While well received by the European intelligentsia, this Billy Wilder film was both a critical and box office flop at home, resulting in its current seldom seen statues and lack of DVD release. Having now seen the film I find it surprising that it has not had more of cinematic rehabilitation, I mean its a fine example of Wilder at the top of his game. The plot concerns a once hot shot city reporter (Kirk Douglas) reduced to working for an Albuquerque paper. In a cynical attempt to reestablish a name for himself, the reporter conspires with a corrupt sheriff (Ray Teal) to keep the victim of a cave-in at old Indian cliff dwelling (Richard Benedict) trapped underground for days so they can milk the story for publicity. The area outside the cave-in quickly becomes a media circus complete with a real carnival (hence the alternate title), which the victims loveless wife (Jan Sterling) is more then ready to cash in on. A happy song about efforts to rescue the trapped World War Two vet, "Leo, Leo, Leo", adds further surreality to the proceedings. A bleak ending to this cynical story may have further put off 50's audiences.

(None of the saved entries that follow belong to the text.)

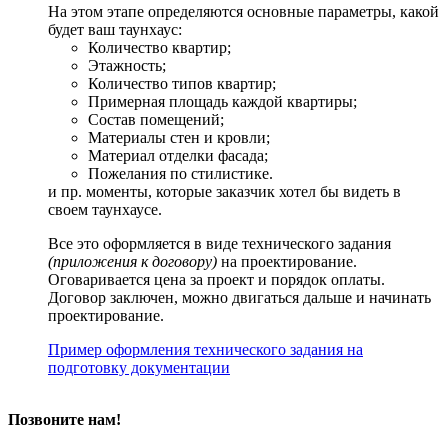
На этом этапе определяются основные параметры, какой
будет ваш таунхаус:
Количество квартир;
Этажность;
Количество типов квартир;
Примерная площадь каждой квартиры;
Состав помещений;
Материалы стен и кровли;
Материал отделки фасада;
Пожелания по стилистике.
и пр. моменты, которые заказчик хотел бы видеть в
своем таунхаусе.
Все это оформляется в виде технического задания
(приложения к договору)
на проектирование.
Оговаривается цена за проект и порядок оплаты.
Договор заключен, можно двигаться дальше и начинать
проектирование.
Пример оформления технического задания на
подготовку документации
Позвоните нам!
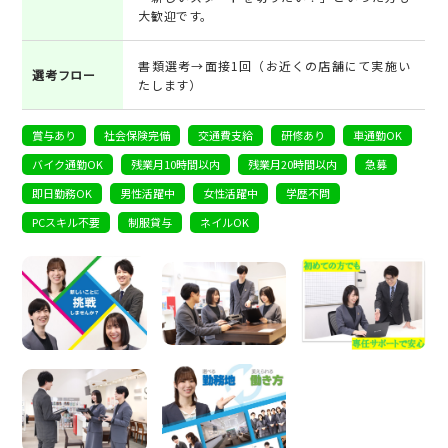
大歓迎です。
書類選考→面接1回（お近くの店舗にて実施い
選考フロー
たします）
賞与あり
社会保険完備
交通費支給
研修あり
車通勤OK
バイク通勤OK
残業月10時間以内
残業月20時間以内
急募
即日勤務OK
男性活躍中
女性活躍中
学歴不問
PCスキル不要
制服貸与
ネイルOK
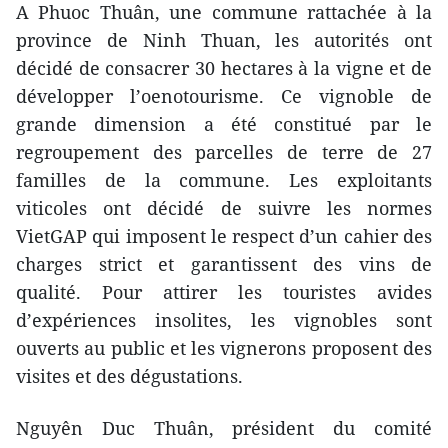
A Phuoc Thuân, une commune rattachée à la
province de Ninh Thuan, les autorités ont
décidé de consacrer 30 hectares à la vigne et de
développer l’oenotourisme. Ce vignoble de
grande dimension a été constitué par le
regroupement des parcelles de terre de 27
familles de la commune. Les exploitants
viticoles ont décidé de suivre les normes
VietGAP qui imposent le respect d’un cahier des
charges strict et garantissent des vins de
qualité. Pour attirer les touristes avides
d’expériences insolites, les vignobles sont
ouverts au public et les vignerons proposent des
visites et des dégustations.
Nguyên Duc Thuân, président du comité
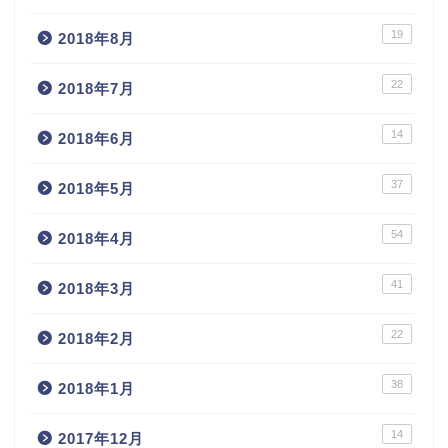
19
2018年8月
22
2018年7月
14
2018年6月
37
2018年5月
54
2018年4月
41
2018年3月
22
2018年2月
38
2018年1月
14
2017年12月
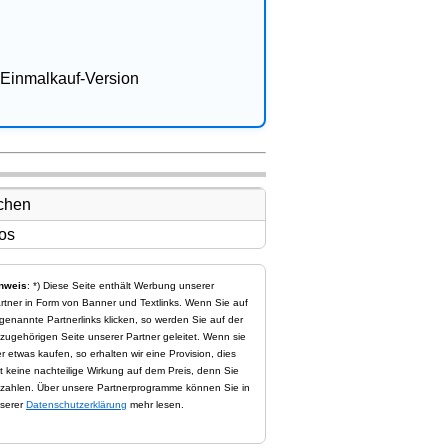
Einmalkauf-Version
nweis
: *) Diese Seite enthält Werbung unserer
rtner in Form von Banner und Textlinks. Wenn Sie auf
genannte Partnerlinks klicken, so werden Sie auf der
zugehörigen Seite unserer Partner geleitet. Wenn sie
er etwas kaufen, so erhalten wir eine Provision, dies
t keine nachteilige Wirkung auf dem Preis, denn Sie
zahlen. Über unsere Partnerprogramme können Sie in
serer
Datenschutzerklärung
mehr lesen.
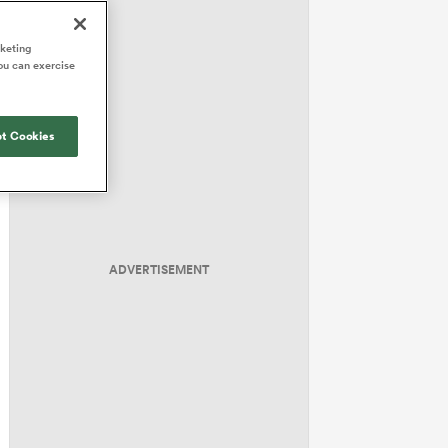
rketing
ou can exercise
t Cookies
ADVERTISEMENT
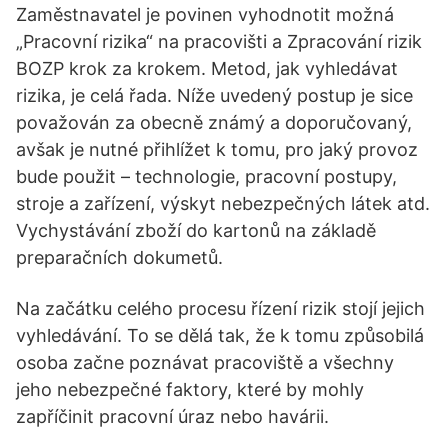
Zaměstnavatel je povinen vyhodnotit možná
„Pracovní rizika“ na pracovišti a Zpracování rizik
BOZP krok za krokem. Metod, jak vyhledávat
rizika, je celá řada. Níže uvedený postup je sice
považován za obecně známý a doporučovaný,
avšak je nutné přihlížet k tomu, pro jaký provoz
bude použit – technologie, pracovní postupy,
stroje a zařízení, výskyt nebezpečných látek atd.
Vychystávání zboží do kartonů na základě
preparačních dokumetů.
Na začátku celého procesu řízení rizik stojí jejich
vyhledávání. To se dělá tak, že k tomu způsobilá
osoba začne poznávat pracoviště a všechny
jeho nebezpečné faktory, které by mohly
zapříčinit pracovní úraz nebo havárii.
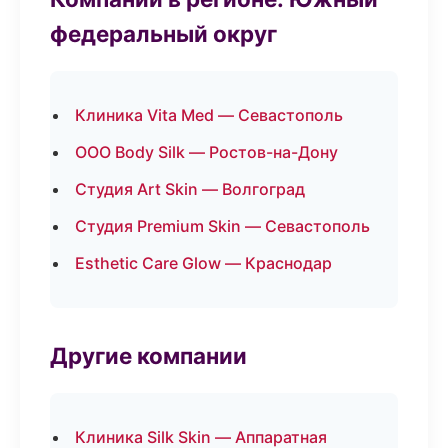
федеральный округ
Клиника Vita Med — Севастополь
ООО Body Silk — Ростов-на-Дону
Студия Art Skin — Волгоград
Студия Premium Skin — Севастополь
Esthetic Care Glow — Краснодар
Другие компании
Клиника Silk Skin — Аппаратная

Factoid: Many obvious parallels to this movie exist in the 1997 feature Mad City, which I must say failed where Ace succeeded.

Thursday, March 15, 2007

Airport 54'



Setting: (TWA?) flight from Honolulu to San Francisco, with a few scenes at both locations; contemporary, 1950's.


Prototypical airplane/disaster flick, featuring John Wayne as a co-pilot who doesn't lose his cool, and a bunch of lesser-known actors in subplots aplenty. Claire Trevor does her shtick, William Schallert and Pedro Gonzalez Gonzalez have bit parts. Enjoyable but kind of lengthy, with an exposition heavy first twenty minutes.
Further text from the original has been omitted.